Signs swept past, but Lindsey couldn’t integrate letters with meanings until he was jarred into alertness by a day-glo cowboy. HOWDY, PODNUH, read the sign. FOOD SIX MILES. Lindsey looked at the fuel gauge.
“Hay and water,” said Lindsey. “Curry him down, isn’t that right?”
“What?” said the filling station boy. “Fill her up?”
“Right, podnuh,” said Lindsey, walking off toward the sign FOOD. He leaned against the steel jamb of the door for a moment and took a deep breath. The clean prairie air scored his mind with a terrible clarity; Lindsey reeled. A Minnesota tourist couple seated at a table by the window thought he was drunk and ignored him.
Lindsey grinned and assumed a sober posture. The Minnesotans studied their plates of steaming buffalo sausage. The chill rigidity of the jamb passed into Lindsey’s fingers and down his backbone; he entered the restaurant.
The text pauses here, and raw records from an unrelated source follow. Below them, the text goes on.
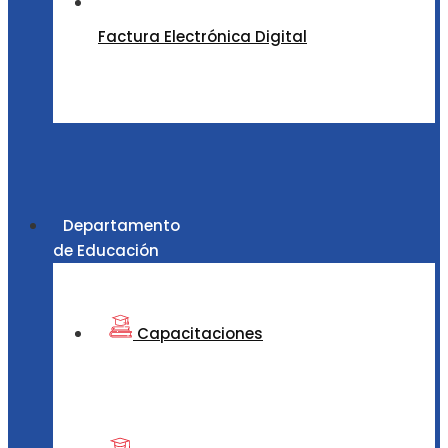
Factura Electrónica Digital
Departamento
de Educación
Capacitaciones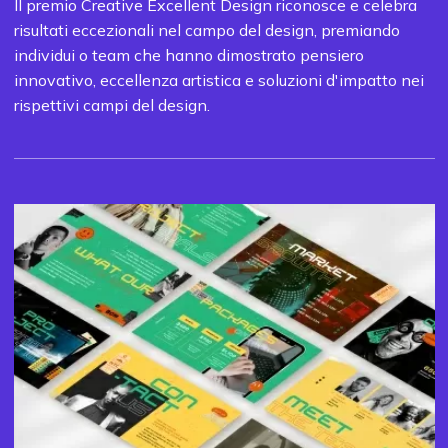
Il premio Creative Excellent Design riconosce e celebra
risultati eccezionali nel campo del design, premiando
individui o team che hanno dimostrato pensiero
innovativo, eccellenza artistica e soluzioni d'impatto nei
rispettivi campi del design.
The skeg: I’m Lindsey, he thought, looking around the dining room for an empty booth. Not Lindsay or Lindsy. Certainly not Veach. Veach was a fag who entered the office mornings with a flourish of violet—scent and shirts. Veach’s face, framed in the doorway of Lindsey’s office, said, “Hey Lindy, come home with me tonight and meet the wife?” Ritual, almost daily joke for two years. Lindsey said automatically into his ledger, “No thanks, not tonight. Mona’s having friends over.” For the first months Veach had frightened him. Veach took note and was amused.
Not Lindsay or Lindsay, old or young. The older Lindsay had founded the firm just after one of the Great Wars. There was never a question to whom he was referring—Lindsay or Lindsey. A Harvard man, unselfconscious aristocrat, his pronunciation always came down hard on the a. He tolerated Veach out of a perverse democratic fascination, and he thought Lindsey was a good solid worker.
The son Lindsay had attended the University of Southern California. He slurred his words, and his meanings all came from contextual clues. He would rather have been someone other than a CPA.
Lindsay, Lindsay, Linsey, and Veach. A firm firm, thought Lindsey, which is losing its grip. Veach always knew the difference between the Lindsays and the Lindsey; but Veach was—
“Guhmorninmistuhwhatcherwant?” like a garbled readout from the office terminal.
“Mona,” Veach learned to say. “Who the hell’s Mona?”
Persistent, the waitress hovered impatiently at Lindsey’s elbow. “Black coffee,” he said.
“Nothin’ else?”
It’s too quiet in this apartment. The stereo is up and the street buffets the windows, but it’s too silent. All sound sinks into the green-flowered wallpaper.
If there were movement, if there were warmth...
If she were in the kitchen, fixing breakfast.
If . . .
There is movement and there is warmth.
She is in the kitchen fixing breakfast.
Sure you don’t mind?
Of course not. I love making your breakfast.
Never mind; come here. I don’t want breakfast. Only you.